[What is required] Retype, word for word, every line of the records below starting at the one that contains "Segment esophagus." and ending at the one that contains "Show me where small bowel is. (SVG masks)"; include both of those lines and nothing more.

^^^^^^^^^^^^^^^^

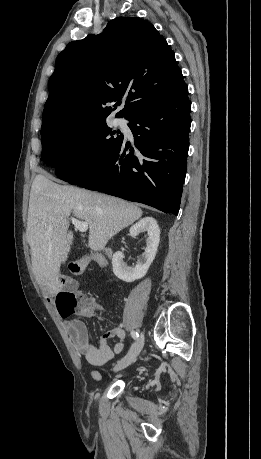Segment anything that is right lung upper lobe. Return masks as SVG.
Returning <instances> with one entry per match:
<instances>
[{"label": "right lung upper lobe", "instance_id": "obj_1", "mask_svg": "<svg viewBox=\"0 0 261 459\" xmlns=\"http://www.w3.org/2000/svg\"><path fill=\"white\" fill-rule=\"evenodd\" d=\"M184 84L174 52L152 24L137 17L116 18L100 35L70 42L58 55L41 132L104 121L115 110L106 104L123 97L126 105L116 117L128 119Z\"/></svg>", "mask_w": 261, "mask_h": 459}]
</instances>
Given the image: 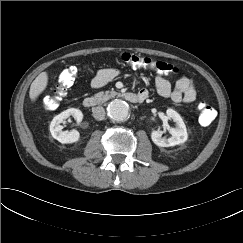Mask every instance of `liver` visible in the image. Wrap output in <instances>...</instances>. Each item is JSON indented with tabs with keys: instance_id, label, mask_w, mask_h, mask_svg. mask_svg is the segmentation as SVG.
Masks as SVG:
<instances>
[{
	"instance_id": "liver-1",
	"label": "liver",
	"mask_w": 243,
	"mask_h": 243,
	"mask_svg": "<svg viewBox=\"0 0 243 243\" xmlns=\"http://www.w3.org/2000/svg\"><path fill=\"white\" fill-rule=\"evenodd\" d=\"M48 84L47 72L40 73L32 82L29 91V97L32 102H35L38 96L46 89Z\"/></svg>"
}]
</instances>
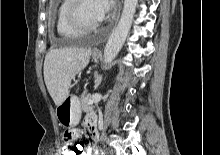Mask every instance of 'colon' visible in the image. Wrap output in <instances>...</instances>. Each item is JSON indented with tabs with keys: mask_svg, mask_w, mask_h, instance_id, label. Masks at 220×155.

^^^^^^^^^^^^^^^^

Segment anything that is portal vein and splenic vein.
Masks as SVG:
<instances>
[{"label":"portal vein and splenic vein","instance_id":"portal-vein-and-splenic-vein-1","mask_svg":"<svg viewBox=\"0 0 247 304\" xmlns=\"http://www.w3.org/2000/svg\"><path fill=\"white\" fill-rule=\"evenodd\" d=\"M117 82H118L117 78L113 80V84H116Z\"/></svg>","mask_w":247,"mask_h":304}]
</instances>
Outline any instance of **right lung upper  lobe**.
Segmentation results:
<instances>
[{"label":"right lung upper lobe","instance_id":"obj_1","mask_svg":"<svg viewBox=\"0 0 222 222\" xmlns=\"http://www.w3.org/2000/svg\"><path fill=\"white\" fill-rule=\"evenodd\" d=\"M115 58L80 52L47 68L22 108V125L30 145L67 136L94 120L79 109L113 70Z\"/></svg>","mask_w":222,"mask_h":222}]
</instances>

^^^^^^^^^^^^^^^^

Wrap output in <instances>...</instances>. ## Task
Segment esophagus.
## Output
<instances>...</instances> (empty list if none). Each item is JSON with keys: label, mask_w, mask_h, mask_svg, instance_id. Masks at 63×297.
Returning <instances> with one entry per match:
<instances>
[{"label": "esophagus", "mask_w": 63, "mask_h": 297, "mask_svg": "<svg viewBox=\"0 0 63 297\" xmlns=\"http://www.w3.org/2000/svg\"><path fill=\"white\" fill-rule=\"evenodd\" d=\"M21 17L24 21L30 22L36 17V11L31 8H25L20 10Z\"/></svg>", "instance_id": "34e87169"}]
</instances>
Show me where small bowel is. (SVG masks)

^^^^^^^^^^^^^^^^

[Exercise output]
Segment esophagus.
## Output
<instances>...</instances> (empty list if none). Each item is JSON with keys: label, mask_w, mask_h, mask_svg, instance_id. Masks at 63×297.
Returning <instances> with one entry per match:
<instances>
[{"label": "esophagus", "mask_w": 63, "mask_h": 297, "mask_svg": "<svg viewBox=\"0 0 63 297\" xmlns=\"http://www.w3.org/2000/svg\"><path fill=\"white\" fill-rule=\"evenodd\" d=\"M21 17L24 21L30 22L36 17V11L31 8H25L20 10Z\"/></svg>", "instance_id": "34e87169"}]
</instances>
Show me where small bowel is. (SVG masks)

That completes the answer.